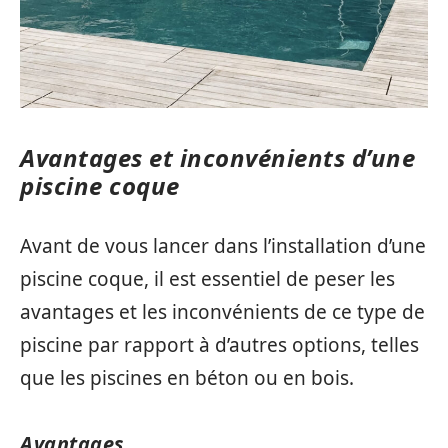
Avantages et inconvénients d’une
piscine coque
Avant de vous lancer dans l’installation d’une
piscine coque, il est essentiel de peser les
avantages et les inconvénients de ce type de
piscine par rapport à d’autres options, telles
que les piscines en béton ou en bois.
Avantages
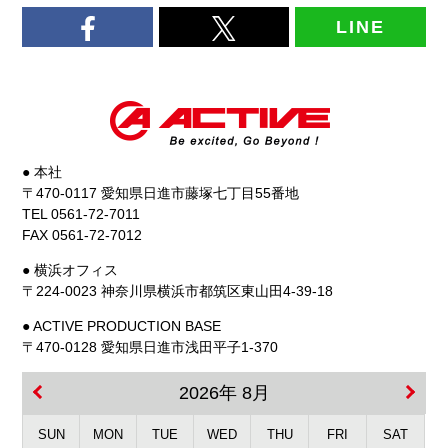
LINE
● 本社
〒470-0117 愛知県日進市藤塚七丁目55番地
TEL 0561-72-7011
FAX 0561-72-7012
● 横浜オフィス
〒224-0023 神奈川県横浜市都筑区東山田4-39-18
● ACTIVE PRODUCTION BASE
〒470-0128 愛知県日進市浅田平子1-370
2026年 8月
SUN
MON
TUE
WED
THU
FRI
SAT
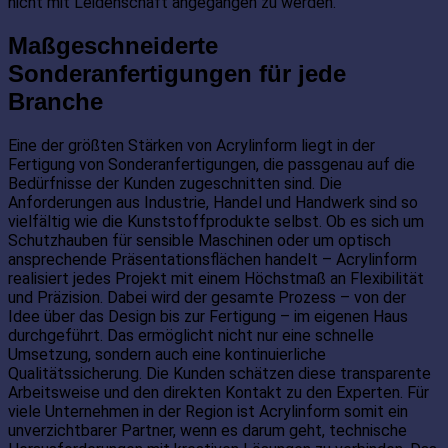
nicht mit Leidenschaft angegangen zu werden.
Maßgeschneiderte
Sonderanfertigungen für jede
Branche
Eine der größten Stärken von Acrylinform liegt in der
Fertigung von Sonderanfertigungen, die passgenau auf die
Bedürfnisse der Kunden zugeschnitten sind. Die
Anforderungen aus Industrie, Handel und Handwerk sind so
vielfältig wie die Kunststoffprodukte selbst. Ob es sich um
Schutzhauben für sensible Maschinen oder um optisch
ansprechende Präsentationsflächen handelt – Acrylinform
realisiert jedes Projekt mit einem Höchstmaß an Flexibilität
und Präzision. Dabei wird der gesamte Prozess – von der
Idee über das Design bis zur Fertigung – im eigenen Haus
durchgeführt. Das ermöglicht nicht nur eine schnelle
Umsetzung, sondern auch eine kontinuierliche
Qualitätssicherung. Die Kunden schätzen diese transparente
Arbeitsweise und den direkten Kontakt zu den Experten. Für
viele Unternehmen in der Region ist Acrylinform somit ein
unverzichtbarer Partner, wenn es darum geht, technische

_Task goal_.
Make an exact copy of the lines running from the one with "Idee über das" to the last line of the listing, including both ends.

_Your response_.
Idee über das Design bis zur Fertigung – im eigenen Haus
durchgeführt. Das ermöglicht nicht nur eine schnelle
Umsetzung, sondern auch eine kontinuierliche
Qualitätssicherung. Die Kunden schätzen diese transparente
Arbeitsweise und den direkten Kontakt zu den Experten. Für
viele Unternehmen in der Region ist Acrylinform somit ein
unverzichtbarer Partner, wenn es darum geht, technische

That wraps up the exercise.